Since beginning to remove educational requirements from most job descriptions in 2019, the Indiana Office of Technology has partnered with the workforce development agency of the State to launch the State Earn And Learn, or SEAL, program where adults in non-tech industries earn degrees and prepare for state IT jobs. Jon Rogers, IOT’s director of strategic workforce planning, said the program has since attracted interest from other hiring managers across Indiana and is now training staff to the State Housing and Community Development Authority and the State Department of Health.

The SEAL program, which pays its mature students while they learn alongside state government computer scientists, has hired 47 people so far, Rogers said. Nine graduated in state computing roles.

“I have people on the program who are truck drivers, factory workers, line cooks, grocery store workers, really a very, very diverse number of walks of life,” he said. he said in an interview for StateScoop’s Priorities podcast.

The state enlists the help of labor firm Brooksource and community colleges to attract students and conduct initial interviews. IT managers in Indiana and state governments elsewhere frequently lament the difficulty of competing with the private sector for sufficient numbers of employees.
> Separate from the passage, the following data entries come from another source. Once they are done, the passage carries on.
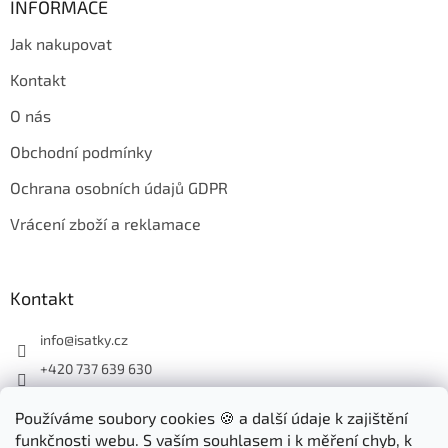
INFORMACE
Jak nakupovat
Kontakt
O nás
Obchodní podmínky
Ochrana osobních údajů GDPR
Vrácení zboží a reklamace
Kontakt
info
@
isatky.cz
+420 737 639 630
Sledujte nás na Facebooku
Používáme soubory cookies 🍪 a další údaje k zajištění
isatky_cz
funkčnosti webu. S vaším souhlasem i k měření chyb, k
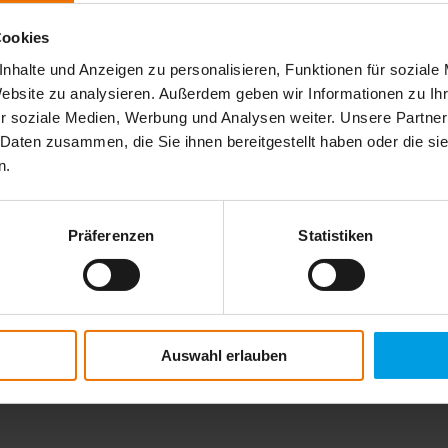
Cookies
aibles
nhalte und Anzeigen zu personalisieren, Funktionen für soziale
contrôle des réseaux de gaz enterrés
Website zu analysieren. Außerdem geben wir Informationen zu I
r soziale Medien, Werbung und Analysen weiter. Unsere Partner
tes de gaz enterrées par les entreprises de distribution, les exploitants
 Daten zusammen, die Sie ihnen bereitgestellt haben oder die s
iez d'une détection rapide et sans faille des indices de gaz, d'une traçab
n.
acé de la conduite conformément à la réglementation DVGW G 465-4-3 et
n même à une distance de 5 m si vous êtes sous le vent.
Präferenzen
Statistiken
Auswahl erlauben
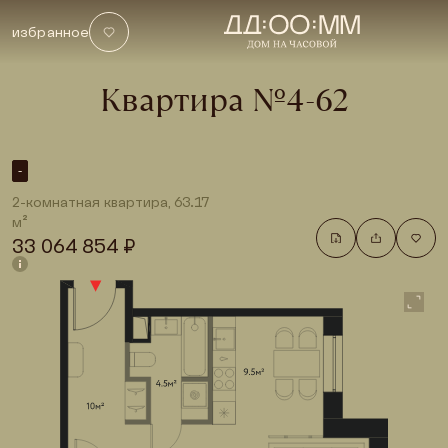
Купить 2-комнатную квартиру площадью 63.17 м² в премиальном доме DD:
избранное
Квартира №
4-62
-
2-комнатная квартира, 63.17
м²
33 064 854 ₽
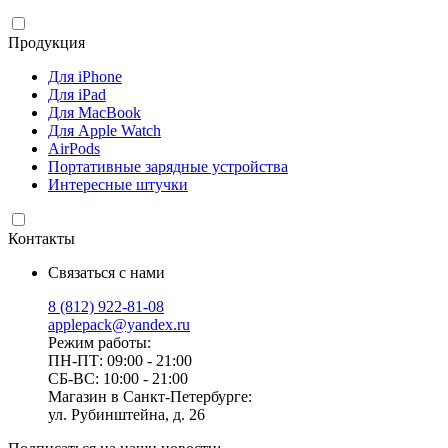
Продукция
Для iPhone
Для iPad
Для MacBook
Для Apple Watch
AirPods
Портативные зарядные устройства
Интересные штучки
Контакты
Связаться с нами
8 (812) 922-81-08
applepack@yandex.ru
Режим работы:
ПН-ПТ: 09:00 - 21:00
СБ-ВС: 10:00 - 21:00
Магазин в Санкт-Петербурге:
ул. Рубинштейна, д. 26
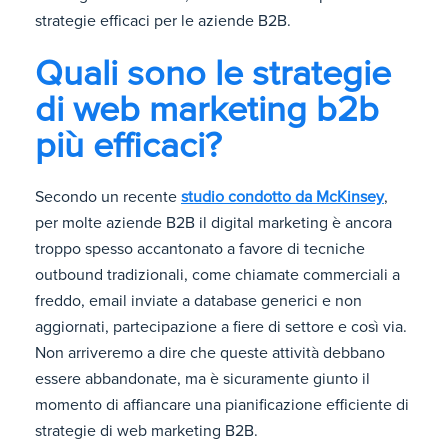
strategie efficaci per le aziende B2B.
Quali sono le strategie
di web marketing b2b
più efficaci?
Secondo un recente
studio condotto da McKinsey
,
per molte aziende B2B il digital marketing è ancora
troppo spesso accantonato a favore di tecniche
outbound tradizionali, come chiamate commerciali a
freddo, email inviate a database generici e non
aggiornati, partecipazione a fiere di settore e così via.
Non arriveremo a dire che queste attività debbano
essere abbandonate, ma è sicuramente giunto il
momento di affiancare una pianificazione efficiente di
strategie di web marketing B2B.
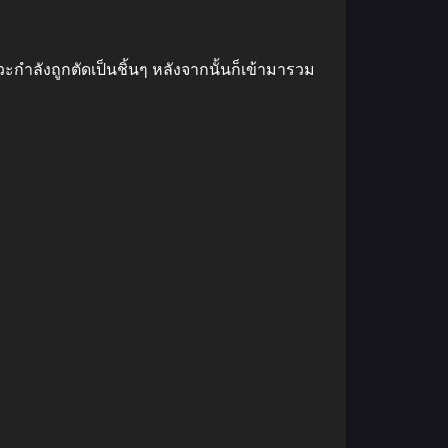
วะกําลังถูกตัดเป็นชิ้นๆ หลังจากนั้นก็เข้ามารวม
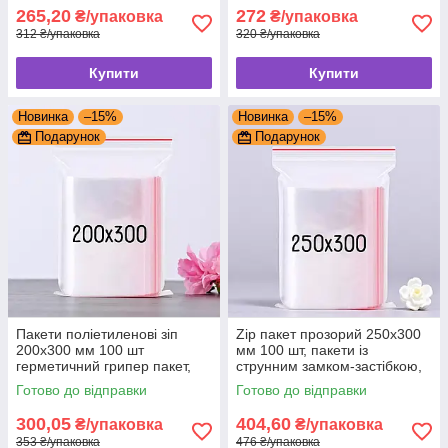
265,20
272
₴/упаковка
₴/упаковка
312 ₴/упаковка
320 ₴/упаковка
Купити
Купити
Новинка
–15%
Новинка
–15%
Подарунок
Подарунок
Пакети поліетиленові зіп
Zip пакет прозорий 250x300
200x300 мм 100 шт
мм 100 шт, пакети із
герметичний грипер пакет,
струнним замком-застібкою,
пакети із замком ziplock
грипери, пакети із замком
Готово до відправки
Готово до відправки
грипер
300,05
404,60
₴/упаковка
₴/упаковка
353 ₴/упаковка
476 ₴/упаковка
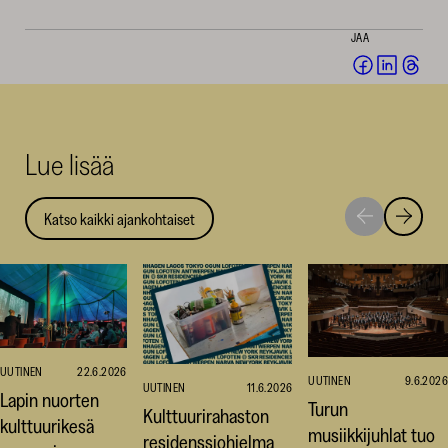
JAA
Jaa
Jaa
Jaa
Facebookis
LinkedI
Thr
(avautuu
(avautu
(av
uuteen
uuteen
uut
Lue lisää
ikkunaan)
ikkunaa
ikk
Katso kaikki ajankohtaiset
Siirry
Siirry
seuraavaan
edellise
nostoon
nostoo
UUTINEN
22.6.2026
UUTINEN
9.6.2026
UUTINEN
11.6.2026
Lapin nuorten
Turun
Kulttuurirahaston
kulttuurikesä
musiikkijuhlat tuo
residenssiohjelma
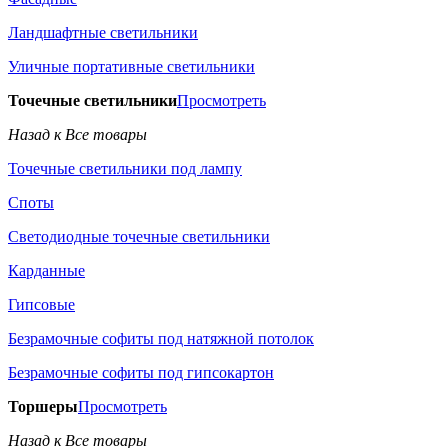
Ландшафтные светильники
Уличные портативные светильники
Точечные светильники
Просмотреть
Назад к Все товары
Точечные светильники под лампу
Споты
Светодиодные точечные светильники
Карданные
Гипсовые
Безрамочные софиты под натяжной потолок
Безрамочные софиты под гипсокартон
Торшеры
Просмотреть
Назад к Все товары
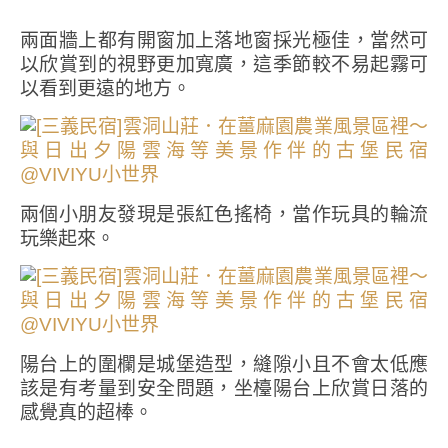
兩面牆上都有開窗加上落地窗採光極佳，當然可
以欣賞到的視野更加寬廣，這季節較不易起霧可
以看到更遠的地方。
兩個小朋友發現是張紅色搖椅，當作玩具的輪流
玩樂起來。
陽台上的圍欄是城堡造型，縫隙小且不會太低應
該是有考量到安全問題，坐檯陽台上欣賞日落的
感覺真的超棒。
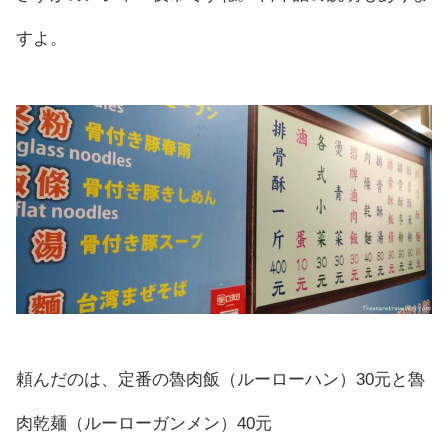
すよ。
頼んだのは、定番の魯肉飯（ルーローハン）30元と魯
肉乾麺（ルーローガンメン）40元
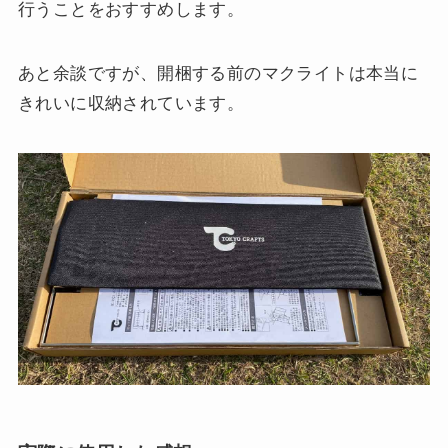
行うことをおすすめします。
あと余談ですが、開梱する前のマクライトは本当に
きれいに収納されています。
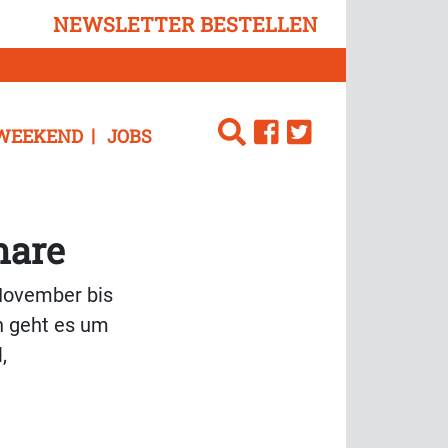
NEWSLETTER BESTELLEN
WEEKEND
JOBS
nare
November bis
ch geht es um
,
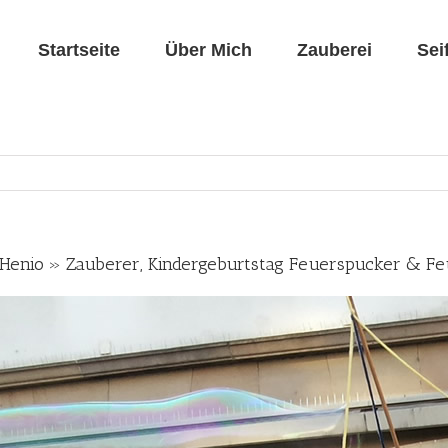
Startseite
Über Mich
Zauberei
Sei
DI Henio » Zauberer, Kindergeburtstag Feuerspucker & F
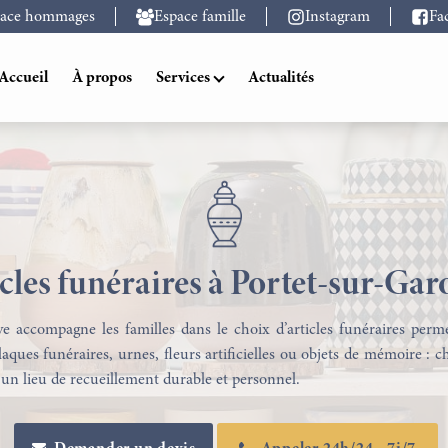
pace hommages
Espace famille
Instagram
Fa
Accueil
À propos
Services
Actualités
cles funéraires à Portet-sur-Ga
ve accompagne les familles dans le choix d’articles funéraires per
laques funéraires, urnes, fleurs artificielles ou objets de mémoire :
ir un lieu de recueillement durable et personnel.
Transport Funéraire à Toulouse
Marbrerie Funéraire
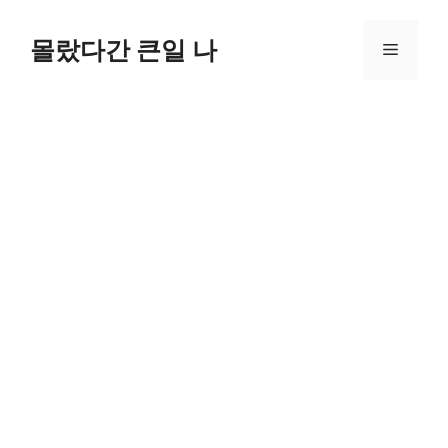
컨
텐
몰랐다간 큰일 나
메
츠
로
뉴
건
너
뛰
기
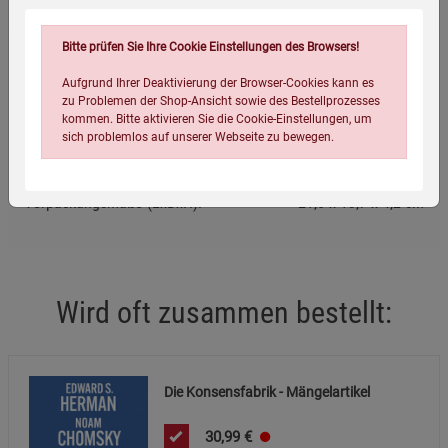
Bitte prüfen Sie Ihre Cookie Einstellungen des Browsers!
Eigenschaften
Aufgrund Ihrer Deaktivierung der Browser-Cookies kann es
zu Problemen der Shop-Ansicht sowie des Bestellprozesses
Verlag / Herausgeber:
Westend
kommen. Bitte aktivieren Sie die Cookie-Einstellungen, um
Infos:
Softcover, 704 Seiten
sich problemlos auf unserer Webseite zu bewegen.
Verpackungsgewicht:
840 Gramm
Verpackungsmaße (LxBxH):
21,5
13,7
4,2
cm
Wird oft zusammen bestellt:
Einstellungen speichern für die Gruppe
Einstellungen speichern für die Gruppe
Einstellungen speichern für die Gruppe
Zurück
Einwilligung nicht erteilen
Die Konsensfabrik - Mängelartikel
Notwendige Cookies (5)
30,99
€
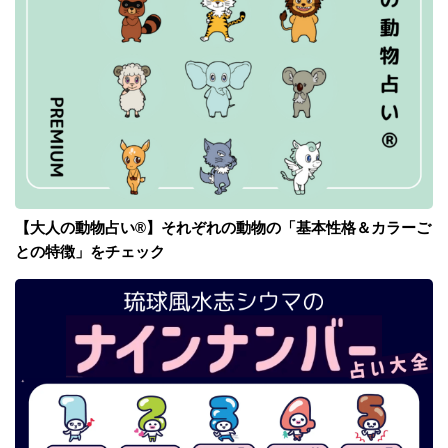
【大人の動物占い®】それぞれの動物の「基本性格＆カラーご
との特徴」をチェック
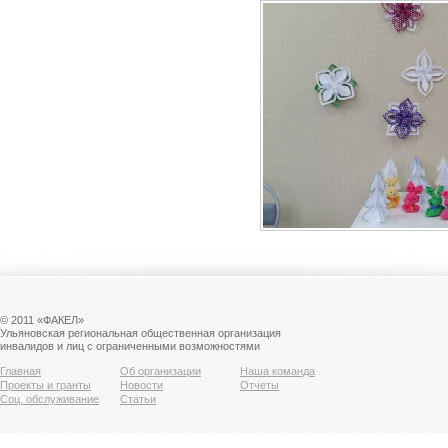
© 2011 «ФАКЕЛ»
Ульяновская региональная общественная организация
инвалидов и лиц с ограниченными возможностями
Главная
Об организации
Наша команда
Проекты и гранты
Новости
Отчеты
Соц. обслуживание
Статьи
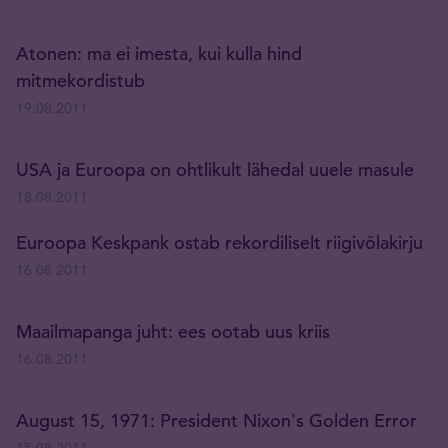
Atonen: ma ei imesta, kui kulla hind
mitmekordistub
19.08.2011
USA ja Euroopa on ohtlikult lähedal uuele masule
18.08.2011
Euroopa Keskpank ostab rekordiliselt riigivõlakirju
16.08.2011
Maailmapanga juht: ees ootab uus kriis
16.08.2011
August 15, 1971: President Nixon's Golden Error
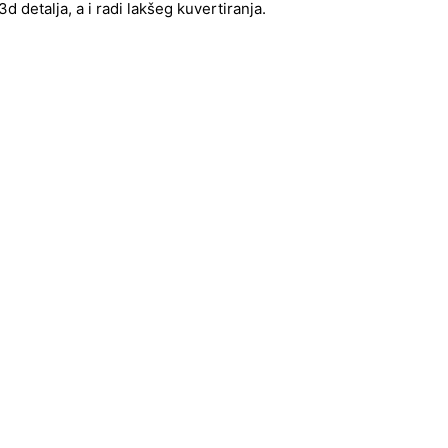
 detalja, a i radi lakšeg kuvertiranja.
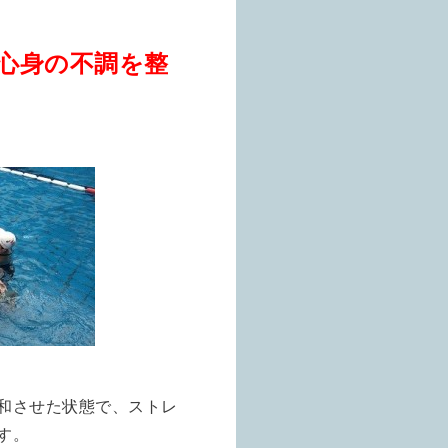
心身の不調を整
和させた状態で、
ストレ
す。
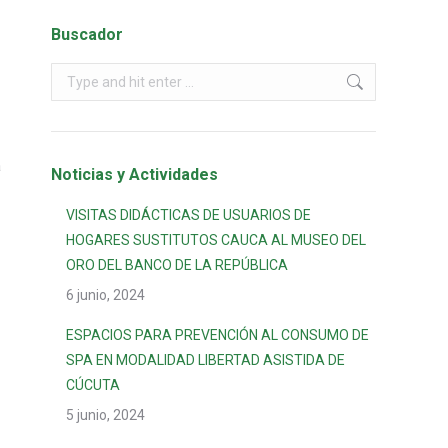
Buscador
a
Noticias y Actividades
VISITAS DIDÁCTICAS DE USUARIOS DE
HOGARES SUSTITUTOS CAUCA AL MUSEO DEL
ORO DEL BANCO DE LA REPÚBLICA
6 junio, 2024
ESPACIOS PARA PREVENCIÓN AL CONSUMO DE
SPA EN MODALIDAD LIBERTAD ASISTIDA DE
CÚCUTA
5 junio, 2024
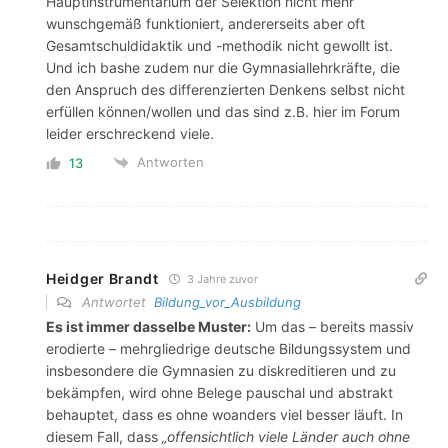
Hauptinstrumentarium der Selektion nicht mehr
wunschgemäß funktioniert, andererseits aber oft
Gesamtschuldidaktik und -methodik nicht gewollt ist.
Und ich bashe zudem nur die Gymnasiallehrkräfte, die
den Anspruch des differenzierten Denkens selbst nicht
erfüllen können/wollen und das sind z.B. hier im Forum
leider erschreckend viele.
Antworten
13
Heidger Brandt
3 Jahre zuvor
Antwortet
Bildung_vor_Ausbildung
Es ist immer dasselbe Muster:
Um das – bereits massiv
erodierte – mehrgliedrige deutsche Bildungssystem und
insbesondere die Gymnasien zu diskreditieren und zu
bekämpfen, wird ohne Belege pauschal und abstrakt
behauptet, dass es ohne woanders viel besser läuft. In
diesem Fall, dass
„
offensichtlich viele Länder auch ohne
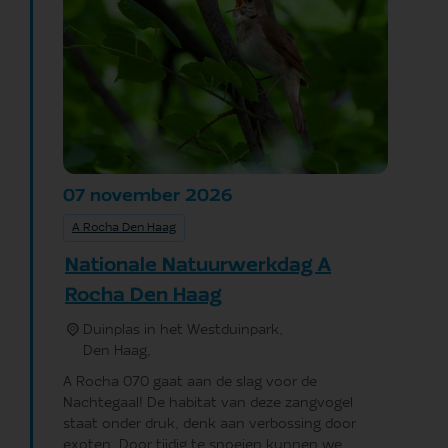
november
2026
07
A Rocha Den Haag
Nationale Natuurwerkdag A
Rocha Den Haag
Duinplas in het Westduinpark,
Den Haag
,
A Rocha 070 gaat aan de slag voor de
Nachtegaal! De habitat van deze zangvogel
staat onder druk, denk aan verbossing door
exoten. Door tijdig te snoeien kunnen we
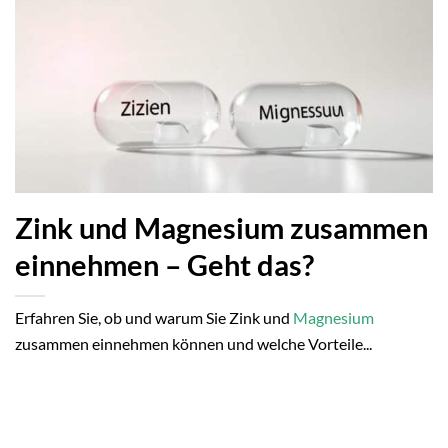
Zink und Magnesium zusammen
einnehmen – Geht das?
Erfahren Sie, ob und warum Sie Zink und
Magnesium
zusammen einnehmen können und welche Vorteile...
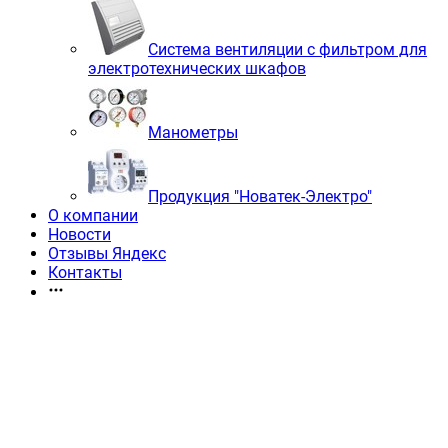
Система вентиляции с фильтром для
электротехнических шкафов
Манометры
Продукция "Новатек-Электро"
О компании
Новости
Отзывы Яндекс
Контакты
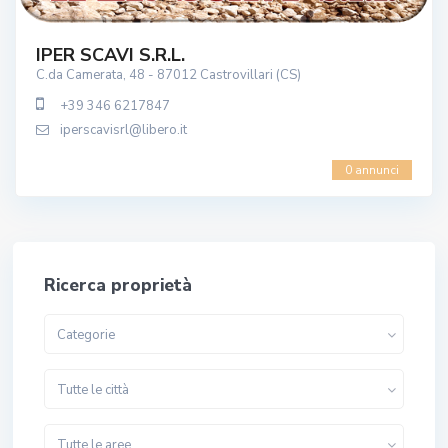
IPER SCAVI S.r.l.
C.da Camerata, 48 - 87012 Castrovillari (CS)
+39 346 6217847
iperscavisrl@libero.it
0 annunci
Ricerca proprietà
Categorie
Tutte le città
Tutte le aree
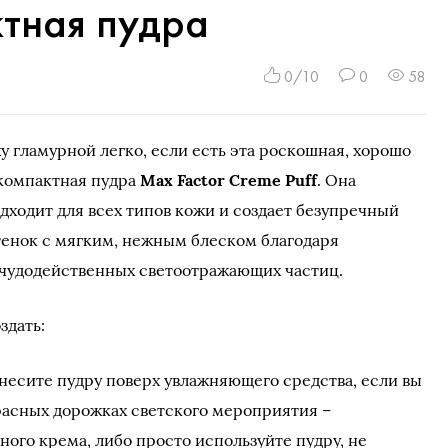
ктная пудра
0/10
0
58
у гламурной легко, если есть эта роскошная, хорошо
компактная пудра
Max Factor Creme Puff
. Она
дходит для всех типов кожи и создает безупречный
тенок с мягким, нежным блеском благодаря
чудодейственных светоотражающих частиц.
здать:
несите пудру поверх увлажняющего средства, если вы
расных дорожках светского мероприятия –
ного крема, либо просто используйте пудру, не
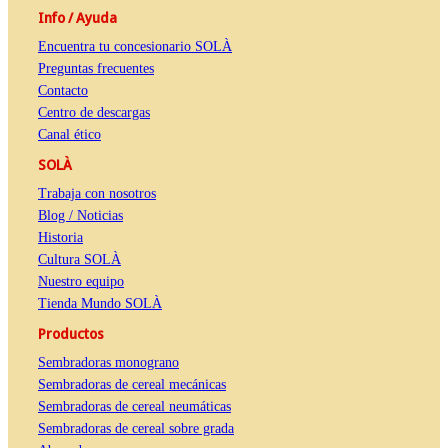
Info / Ayuda
Encuentra tu concesionario SOLÀ
Preguntas frecuentes
Contacto
Centro de descargas
Canal ético
SOLÀ
Trabaja con nosotros
Blog / Noticias
Historia
Cultura SOLÀ
Nuestro equipo
Tienda Mundo SOLÀ
Productos
Sembradoras monograno
Sembradoras de cereal mecánicas
Sembradoras de cereal neumáticas
Sembradoras de cereal sobre grada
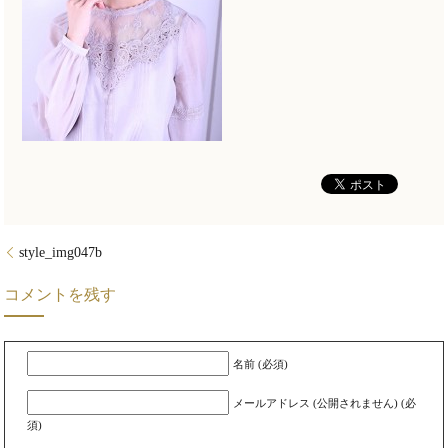
style_img047b
コメントを残す
名前 (必須)
メールアドレス (公開されません) (必
須)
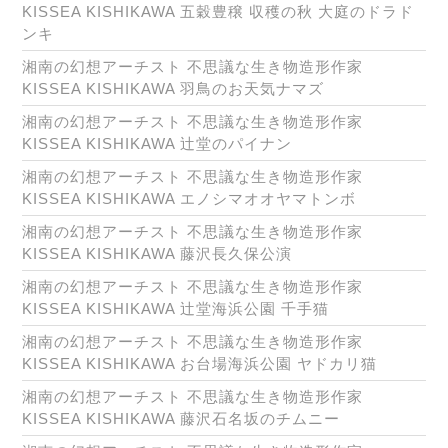
KISSEA KISHIKAWA 五穀豊穣 収穫の秋 大庭のドラド
ンキ
湘南の幻想アーチスト 不思議な生き物造形作家
KISSEA KISHIKAWA 羽鳥のお天気ナマズ
湘南の幻想アーチスト 不思議な生き物造形作家
KISSEA KISHIKAWA 辻堂のパイナン
湘南の幻想アーチスト 不思議な生き物造形作家
KISSEA KISHIKAWA エノシマオオヤマトンボ
湘南の幻想アーチスト 不思議な生き物造形作家
KISSEA KISHIKAWA 藤沢長久保公演
湘南の幻想アーチスト 不思議な生き物造形作家
KISSEA KISHIKAWA 辻堂海浜公園 千手猫
湘南の幻想アーチスト 不思議な生き物造形作家
KISSEA KISHIKAWA お台場海浜公園 ヤドカリ猫
湘南の幻想アーチスト 不思議な生き物造形作家
KISSEA KISHIKAWA 藤沢石名坂のチムニー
A recent survey of state CIOs found that labor is often the top concern in 2022.

“Too often, between private sector salaries and remote working capabilities…it’s hard to compete with this stuff for specialist computing, so we’re doing everything we can to train these knowledge assets early on. of their careers,” Rogers said.

When the program started, Rogers said, it focused on getting non-technical people to learn technical skills, but more recently its focus has shifted to other aspects of the job, like working in team and communication skills.

“Some people have never worked as a team,” he said. “[It’s] making sure people understand how to interact in a team, how to express themselves, how to be good communicators, do some of the other skills. Getting that other part of the skills setup that’s not just certificates, that part is really key, and getting people to fit into government work is really key.